# Exercise prompt
Go through the data below line by line and report how many lines contain "车辆总览", giving only that figure.

[Document structure recognition data]
- - -
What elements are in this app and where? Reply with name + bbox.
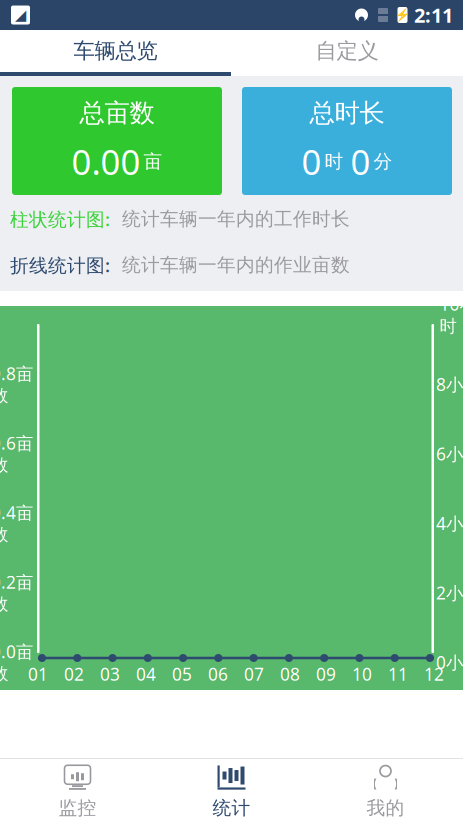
staticText: 0 [350,138,370,184]
staticText: 06 [208,662,228,686]
staticText: 统计车辆一年内的工作时长 [122,208,350,230]
button[interactable]: 总时长 [242,87,452,195]
staticText: 0.0亩数 [0,640,33,684]
staticText: 0 [302,138,322,184]
staticText: 08 [280,662,300,686]
button[interactable]: 总亩数 [12,87,222,195]
staticText: 统计车辆一年内的作业亩数 [122,254,350,276]
staticText: 07 [244,662,264,686]
staticText: 监控 [58,796,96,819]
staticText: 0.8亩数 [0,362,33,406]
staticText: 4小时 [436,512,463,535]
staticText: ◢ [15,7,26,23]
staticText: 02 [64,662,84,686]
staticText: 2:11 [414,2,453,28]
button[interactable]: 统计 [154,759,308,825]
staticText: 04 [136,662,156,686]
staticText: 8小时 [436,373,463,396]
staticText: 0.6亩数 [0,432,33,476]
staticText: 0.4亩数 [0,501,33,545]
staticText: 分 [374,150,392,173]
staticText: 2小时 [436,581,463,604]
staticText: 6小时 [436,442,463,465]
staticText: 折线统计图: [10,253,110,277]
staticText: 0小时 [436,651,463,674]
staticText: 12 [424,662,444,686]
staticText: 总时长 [310,97,384,128]
button[interactable]: 车辆总览 [0,30,231,72]
staticText: 我的 [366,796,404,819]
staticText: 03 [100,662,120,686]
staticText: 10小时 [440,293,463,337]
staticText: 01 [28,662,48,686]
staticText: 总亩数 [80,97,154,128]
staticText: 0.00 [72,138,140,184]
button[interactable]: 自定义 [231,30,463,72]
staticText: 柱状统计图: [10,207,110,231]
staticText: 车辆总览 [74,38,158,64]
staticText: 10 [352,662,372,686]
staticText: 统计 [212,796,250,819]
staticText: 09 [316,662,336,686]
staticText: 时 [324,150,344,173]
staticText: ⚡ [395,8,410,22]
button[interactable]: 监控 [0,759,154,825]
staticText: 亩 [144,150,162,173]
staticText: 05 [172,662,192,686]
staticText: 11 [388,662,408,686]
staticText: 0.2亩数 [0,571,33,615]
button[interactable]: 我的 [308,759,462,825]
staticText: 自定义 [316,38,378,64]
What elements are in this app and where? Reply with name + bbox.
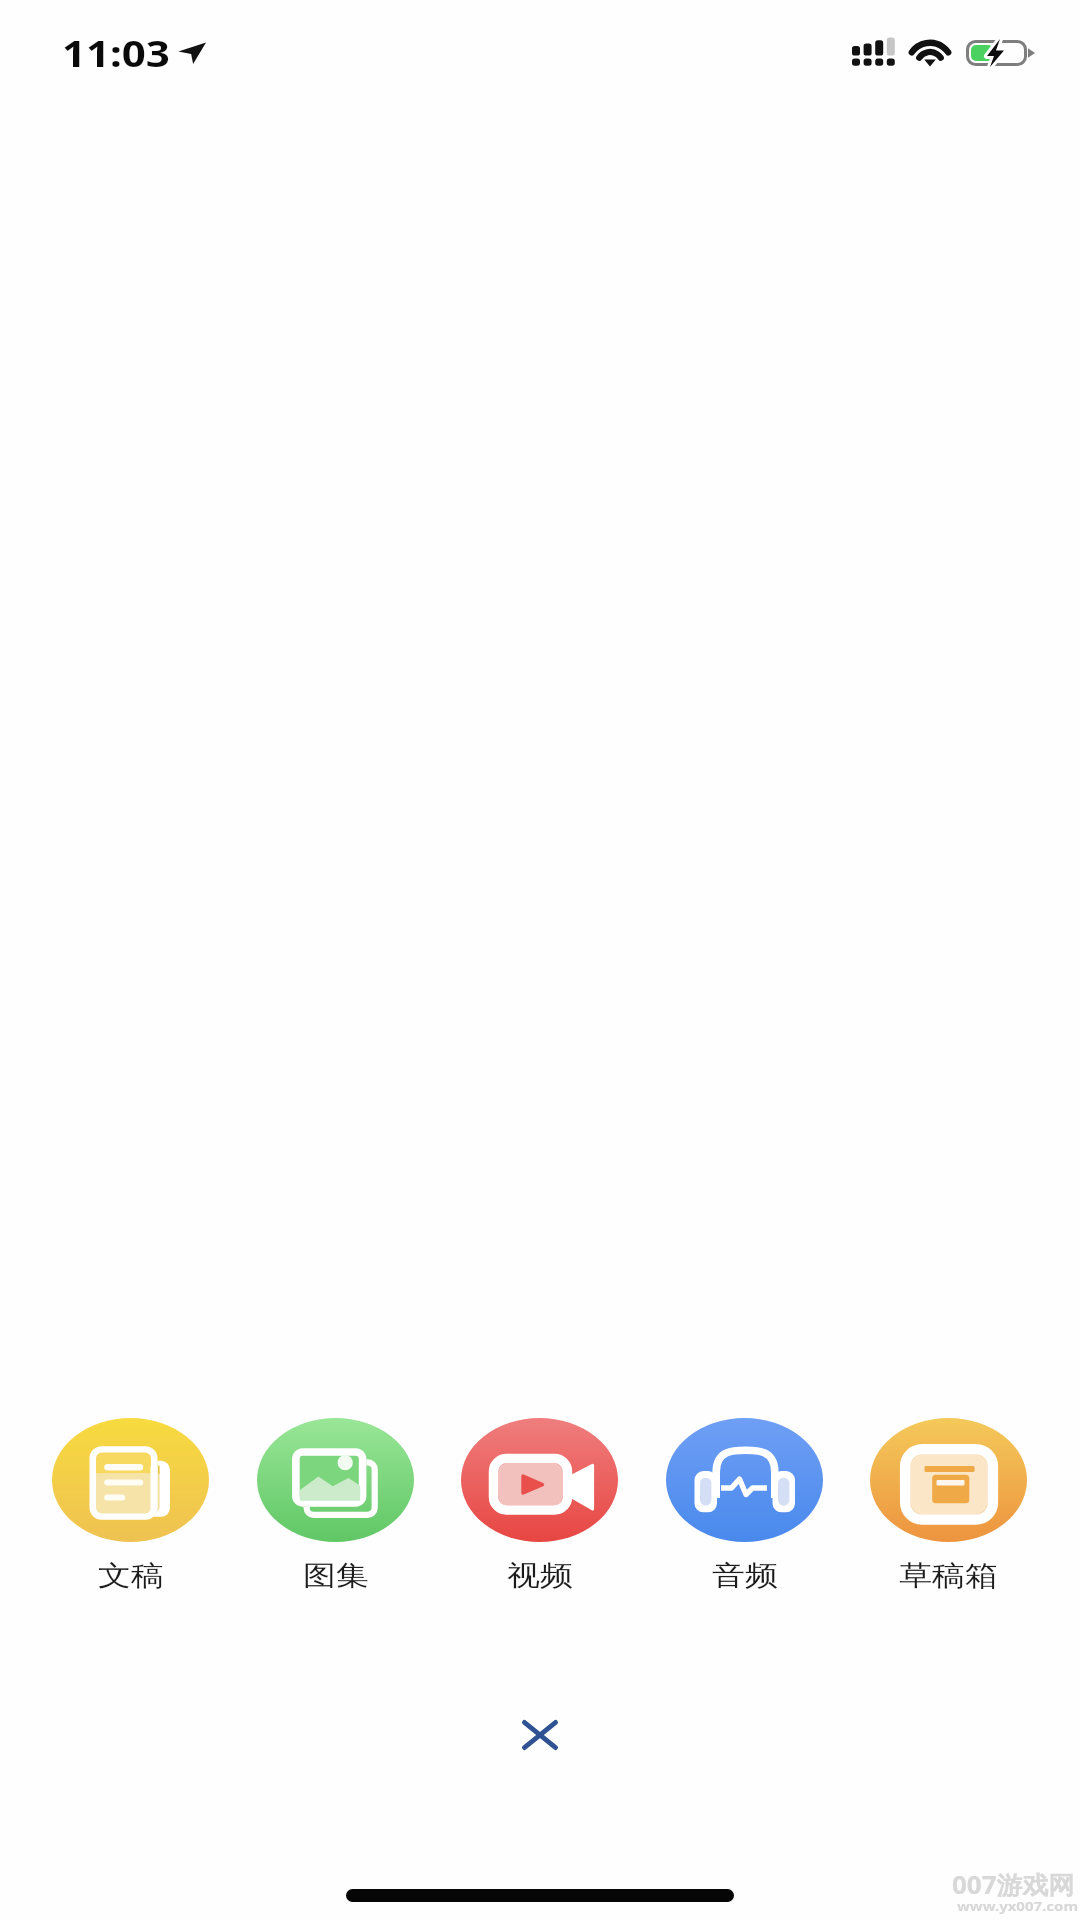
staticText: 文稿 bbox=[98, 1558, 164, 1594]
staticText: 音频 bbox=[712, 1558, 778, 1594]
staticText: www.yx007.com bbox=[957, 1898, 1079, 1914]
button[interactable]: 文稿 bbox=[52, 1418, 209, 1602]
staticText: 11:03 bbox=[62, 28, 170, 77]
button[interactable]: 视频 bbox=[461, 1418, 618, 1602]
button[interactable]: 草稿箱 bbox=[870, 1418, 1027, 1602]
staticText: 草稿箱 bbox=[899, 1558, 998, 1594]
staticText: 007游戏网 bbox=[952, 1867, 1075, 1901]
button[interactable]: 音频 bbox=[666, 1418, 823, 1602]
staticText: 图集 bbox=[303, 1558, 369, 1594]
staticText: 视频 bbox=[507, 1558, 573, 1594]
button[interactable]: 关闭 bbox=[490, 1685, 590, 1785]
button[interactable]: 图集 bbox=[257, 1418, 414, 1602]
- - -
# Response to this task
2